Forgive me if I'm missing something obvious, but why are you renumbering at all? Of course the diversification of RIRs is a good thing, but couldn't that be accomplished just as well by transferring the current allocation to LACNIC? It seems to me that there are a lot of reasons why, when it concerns root servers, renumbering should be a last resort. Especially when you already renumbered relatively recently and when an administrative solution rather than an operational one is available. I administer a few public IRC servers for EFnet, and when I assign a /24 for such a server I consider the subnet unfit for any other purpose from that point forward. Practically lost for normal use. Now, a DNS root server is obviously not the same as an IRC server, but I'd guess that there is a lot in common concerning threats and mitigation of those threats. Only the scale is much larger and the service (much) more critical (though people on IRC will fight me for saying that :). So, it seems to me that you'd also like to avoid renumbering unless absolutely necessary, if only because it's a waste of a perfectly good subnet. NB. Apologies for top-posting, a script that is supposed to fix this is started corrupting my emails after an update and I haven't been able to find the problem. -- Regards, Terrence de Kat, PhD/MTh/BPsy Darkness Reigns (Holding) B.V. Please quote relevant replies. From: Robert Story <rstory@ant.isi.edu> Sent: Tuesday, 30 May 2023 18:19 To: NANOG Subject: New addresses for b.root-servers.net
USC/ISI is renumbering both its IPv4 and IPv6 addresses for b.root-servers.net on 2023-11-27. Our new IPv4 address will be 170.247.170.2 and our new IPv6 address will be 2801:1b8:10::b. USC/ISI will continue to support root service over our current IPv4 and IPv6 addresses for at least one year (until 2024-11-27) in order to provide a stable transition period while new root hints files are distributed in software and operating system packages.

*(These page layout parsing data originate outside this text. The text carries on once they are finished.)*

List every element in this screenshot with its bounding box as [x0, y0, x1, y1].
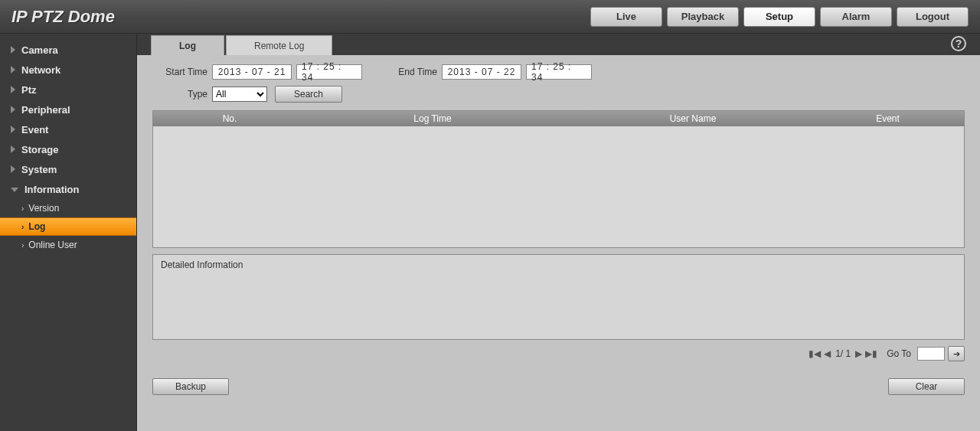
- goto-label: Go To: [887, 348, 911, 359]
- chevron-right-icon: ›: [21, 204, 24, 213]
- tab-remote-log[interactable]: Remote Log: [226, 35, 332, 55]
- nav-live[interactable]: Live: [590, 7, 662, 27]
- col-header-log-time: Log Time: [306, 113, 559, 124]
- start-time-label: Start Time: [152, 67, 207, 77]
- sidebar-sub-version[interactable]: ›Version: [0, 199, 136, 217]
- end-time-input[interactable]: 17 : 25 : 34: [526, 64, 592, 80]
- tab-log[interactable]: Log: [151, 35, 224, 55]
- sidebar-sub-online-user[interactable]: ›Online User: [0, 236, 136, 254]
- chevron-right-icon: [11, 145, 15, 153]
- content-area: Log Remote Log ? Start Time 2013 - 07 - …: [136, 34, 980, 431]
- sidebar-item-label: Information: [24, 184, 80, 195]
- end-date-input[interactable]: 2013 - 07 - 22: [442, 64, 521, 80]
- sidebar-item-label: Network: [21, 64, 60, 76]
- chevron-right-icon: ›: [21, 241, 24, 250]
- top-nav: Live Playback Setup Alarm Logout: [590, 7, 969, 27]
- nav-alarm[interactable]: Alarm: [820, 7, 892, 27]
- chevron-right-icon: ›: [21, 223, 24, 231]
- sidebar-item-network[interactable]: Network: [0, 60, 136, 80]
- col-header-event: Event: [827, 113, 964, 124]
- sidebar-item-label: Camera: [21, 44, 58, 56]
- sidebar-item-label: Ptz: [21, 84, 37, 96]
- sidebar-item-label: Storage: [21, 144, 58, 155]
- chevron-right-icon: [11, 165, 15, 173]
- type-select[interactable]: All: [212, 87, 267, 102]
- type-label: Type: [152, 89, 207, 100]
- sidebar-item-camera[interactable]: Camera: [0, 40, 136, 60]
- end-time-label: End Time: [394, 67, 437, 77]
- chevron-right-icon: [11, 126, 15, 133]
- sidebar: Camera Network Ptz Peripheral Event Stor…: [0, 34, 136, 431]
- detail-info-box: Detailed Information: [152, 254, 965, 340]
- sidebar-sub-label: Version: [28, 203, 59, 214]
- goto-button[interactable]: ➔: [948, 346, 965, 361]
- col-header-user-name: User Name: [559, 113, 827, 124]
- col-header-no: No.: [153, 113, 306, 124]
- nav-setup[interactable]: Setup: [743, 7, 815, 27]
- sidebar-item-label: Event: [21, 124, 48, 136]
- pager-prev-icon[interactable]: ◀: [824, 348, 831, 359]
- chevron-down-icon: [11, 188, 18, 192]
- chevron-right-icon: [11, 106, 15, 113]
- sidebar-item-system[interactable]: System: [0, 159, 136, 179]
- search-button[interactable]: Search: [275, 86, 342, 103]
- sidebar-item-event[interactable]: Event: [0, 119, 136, 139]
- pager-count: 1/ 1: [835, 348, 851, 359]
- start-date-input[interactable]: 2013 - 07 - 21: [212, 64, 292, 80]
- sidebar-item-information[interactable]: Information: [0, 179, 136, 199]
- sidebar-sub-label: Online User: [28, 240, 77, 250]
- goto-input[interactable]: [917, 347, 945, 361]
- pager-last-icon[interactable]: ▶▮: [865, 348, 877, 359]
- nav-logout[interactable]: Logout: [897, 7, 969, 27]
- tab-strip: Log Remote Log ?: [137, 34, 980, 55]
- arrow-right-icon: ➔: [953, 349, 960, 359]
- log-table: No. Log Time User Name Event: [152, 110, 965, 248]
- sidebar-item-ptz[interactable]: Ptz: [0, 80, 136, 100]
- sidebar-sub-log[interactable]: ›Log: [0, 217, 136, 236]
- nav-playback[interactable]: Playback: [667, 7, 739, 27]
- detail-title: Detailed Information: [161, 260, 243, 270]
- pager-first-icon[interactable]: ▮◀: [808, 348, 821, 359]
- clear-button[interactable]: Clear: [888, 378, 965, 395]
- filter-section: Start Time 2013 - 07 - 21 17 : 25 : 34 E…: [152, 64, 965, 103]
- chevron-right-icon: [11, 66, 15, 73]
- sidebar-item-storage[interactable]: Storage: [0, 139, 136, 159]
- pager: ▮◀ ◀ 1/ 1 ▶ ▶▮ Go To ➔: [152, 346, 965, 361]
- brand-title: IP PTZ Dome: [11, 7, 590, 27]
- chevron-right-icon: [11, 86, 15, 93]
- sidebar-item-label: Peripheral: [21, 104, 70, 116]
- sidebar-item-peripheral[interactable]: Peripheral: [0, 100, 136, 119]
- start-time-input[interactable]: 17 : 25 : 34: [296, 64, 362, 80]
- table-body[interactable]: [153, 126, 964, 247]
- help-icon[interactable]: ?: [951, 36, 966, 51]
- backup-button[interactable]: Backup: [152, 378, 229, 395]
- chevron-right-icon: [11, 46, 15, 54]
- sidebar-item-label: System: [21, 164, 57, 175]
- sidebar-sub-label: Log: [28, 221, 45, 232]
- table-header: No. Log Time User Name Event: [153, 111, 964, 126]
- header-bar: IP PTZ Dome Live Playback Setup Alarm Lo…: [0, 0, 980, 34]
- pager-next-icon[interactable]: ▶: [855, 348, 862, 359]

We are renumbering to increase the resilience of the Root Servers System by further diversifying the number of Regional Internet Registries (RIRs) that have allocated IP addresses to Root Server Operators. Our addresses will be the first in the Root Server System to have been allocated by LACNIC and our routes will be verifiable through LACNIC’s Resource Public Key Infrastructure (RPKI) Trust Anchor Location (TAL). We thank LACNIC for helping make this renumbering possible, and ARIN for supporting our prior addressing assignments.
The LACNIC announcement, with English, Spanish and Portuguese translations, can be found on their website here:
https://www.lacnic.net/6868/1/lacnic/lacnic-asigna-recursos-de-numeracion-al...
Please direct any comments or questions to b-poc <at> isi.edu.
Regards, Robert
P.S. Apologies to anyone receiving multiple copies of this announcement.